All Things Are Ready is not based on any particular timeline or calendar. The checklists and tasks are arrange by priority and can be used whether you’re getting married next month or next year. When I was getting married, I was always frustrated by the fact that all the wedding advice was based on a 1 to 2 year engagement. What was I supposed to do if I was getting married in 3 months?
So, in writing a Christian wedding planner, I included tools for any engagement calendar, but also suggestions on how a wedding can be done in a short time frame if wanted.
But what if you don’t want a short engagement? What good reasons are there to have a long engagement? How should you think about your wedding season if it will last for months or even years? The following excerpt from the introduction to All Things Are Ready talks about the Whys of spending more than 12 weeks planning your wedding.
Why NOT to get married in just 12 weeks
The following are a few of the many reasons to consider choosing, out of love for others, a longer engagement:
- Your mother (Heb.10:24). Many mothers of the bride feel undue pressure and strain if they are asked to organize a wedding in less than six months. You need to consider your mother’s feelings, desires, and temperament. Does she become stressed when planning major events such as holiday gatherings? Does she want you to include certain events in your engagement that may not matter as much to you? The call to honor your father and mother remains during this time, and in deference to your mother or mother-in-law, you may need to wait longer than three months for your wedding.
- Family preferences.
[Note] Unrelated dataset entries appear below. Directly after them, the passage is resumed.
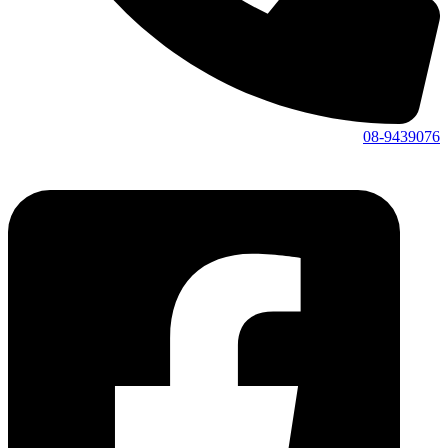
08-9439076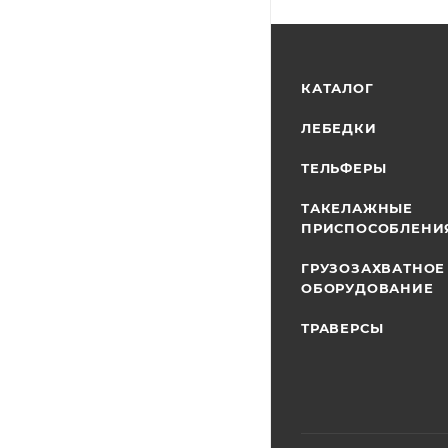
КАТАЛОГ
ЛЕБЕДКИ
ТЕЛЬФЕРЫ
ТАКЕЛАЖНЫЕ
ПРИСПОСОБЛЕНИ
ГРУЗОЗАХВАТНОЕ
ОБОРУДОВАНИЕ
ТРАВЕРСЫ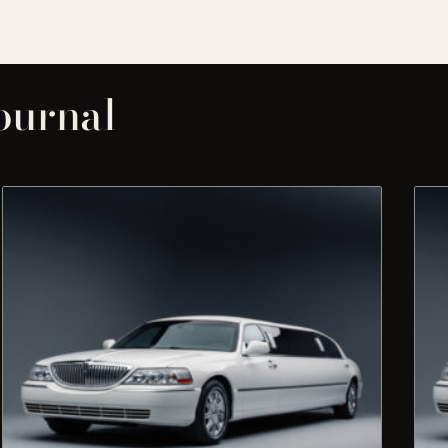
journal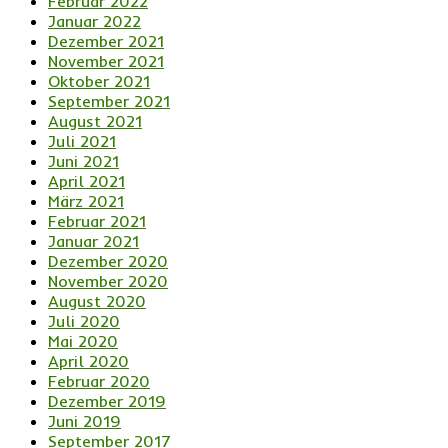
Februar 2022
Januar 2022
Dezember 2021
November 2021
Oktober 2021
September 2021
August 2021
Juli 2021
Juni 2021
April 2021
März 2021
Februar 2021
Januar 2021
Dezember 2020
November 2020
August 2020
Juli 2020
Mai 2020
April 2020
Februar 2020
Dezember 2019
Juni 2019
September 2017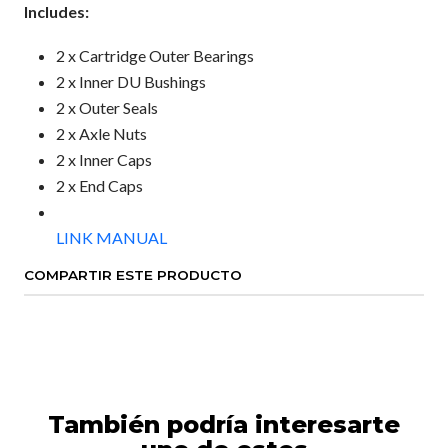
Includes:
2 x Cartridge Outer Bearings
2 x Inner DU Bushings
2 x Outer Seals
2 x Axle Nuts
2 x Inner Caps
2 x End Caps
LINK MANUAL
COMPARTIR ESTE PRODUCTO
También podría interesarte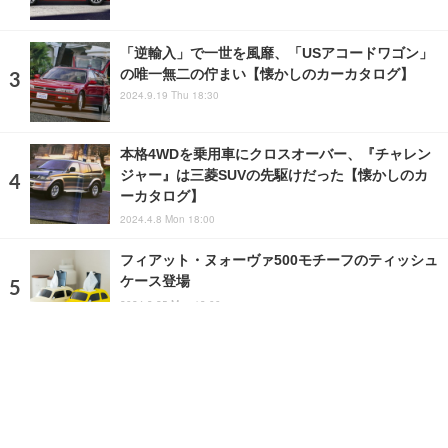
「逆輸入」で一世を風靡、「USアコードワゴン」
の唯一無二の佇まい【懐かしのカーカタログ】
2024.9.19 Thu 18:30
本格4WDを乗用車にクロスオーバー、『チャレン
ジャー』は三菱SUVの先駆けだった【懐かしのカ
ーカタログ】
2024.4.8 Mon 18:00
フィアット・ヌォーヴァ500モチーフのティッシュ
ケース登場
2024.3.25 Mon 13:00
ランキングをもっと見る
注目の話題
ショップレポート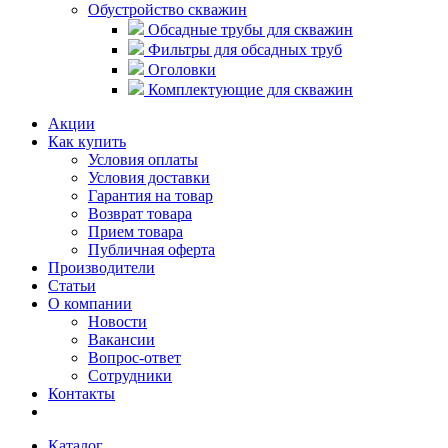
Обустройство скважин
Обсадные трубы для скважин
Фильтры для обсадных труб
Оголовки
Комплектующие для скважин
Акции
Как купить
Условия оплаты
Условия доставки
Гарантия на товар
Возврат товара
Прием товара
Публичная оферта
Производители
Статьи
О компании
Новости
Вакансии
Вопрос-ответ
Сотрудники
Контакты
Каталог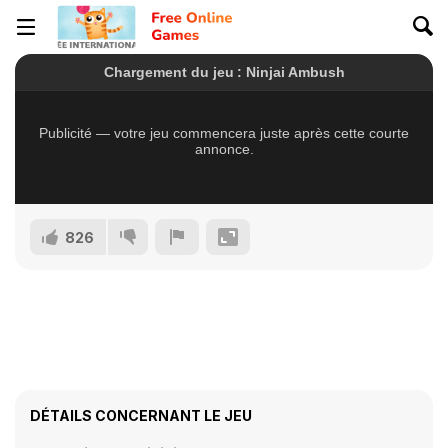
826
DÉTAILS CONCERNANT LE JEU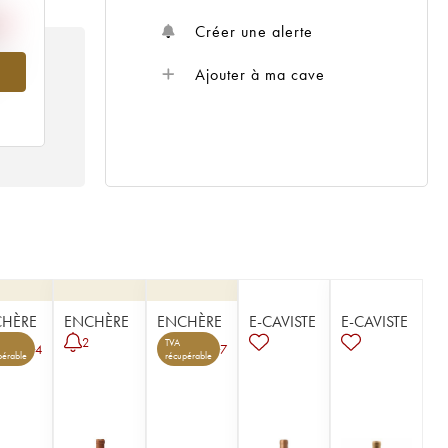
Créer une alerte
970
Ajouter à ma cave
HÈRE
ENCHÈRE
ENCHÈRE
E-CAVISTE
E-CAVISTE
2
TVA
4
7
pérable
récupérable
Either set of parents may simply require a longer engagement. The couple is not always free to set their wedding calendar themselves. Your timeline should never become a reason to be frustrated with the request of either set of parents.
- Your temperament. “Do something every day” means you must be the kind of person who can work efficiently and diligently on a project. If focusing fully on the wedding and working on it daily will turn you into a basket-case, you need to give yourself more time.
- Time and distance. If family members live out-of-state, you may need to wait for a convenient time when everyone involved is able to travel to the wedding.
Couples also may find it more difficult to coordinate plans when they are separated by great distance or on very different daily schedules. Dealing with time differences in order to discuss wedding plans over the phone, or communicating via email, will require you to have more time to put your plans into action.
This may also be true if you are both working and are on opposite schedules. This will make it harder to work on the wedding together. Unless you allow extra time to get together for planning and decision-making, one person (most likely the groom) may end up completely left out of wedding planning.
- Family schedules. It is loving and kind to consider other family members’ schedules when setting a wedding date. Twelve weeks is a short time. Vacation plans, business trips, school deadlines, pregnancies, or other factors may make it difficult or impossible for some people to attend your wedding. They may feel hurt and left out if you set a date when they cannot possibly attend.
Also, if you and your families see that other events and schedules will not allow you to focus on the wedding for three months, you will need to allow more time. Not every bride or family can take twelve weeks out of their lives to focus primarily on wedding preparations.
- Finances. Your parents may need time to gather the resources. If they are not prepared to pay for a wedding in three months’ time, either consider paying for the wedding yourself, or be grateful and sensitive to their budget constraints by changing your schedule.
If you decide that you do think a shorter engagement is preferable, discuss funding for the wedding before you become engaged. It may be best to consider putting off engagement until wedding funds are available, rather than extending the engagement period. Always remember that having your wedding paid for is a blessing, not an entitlement, and treat those paying for it accordingly.
- Location. If you have your heart set on a particular location, it can often mean getting married at a specific time of year or on a specific date. If you plan to get married in your parents’ back yard, you’ll need to wait for summer. If you want to marry in your grandmother’s church, its availability will govern your choice of dates.
Always remember, whether you wait three months or nine months to get married is never as important as treating your families with love and honor. Be selfless, not selfish, in all matters pertaining to your wedding, including setting the date.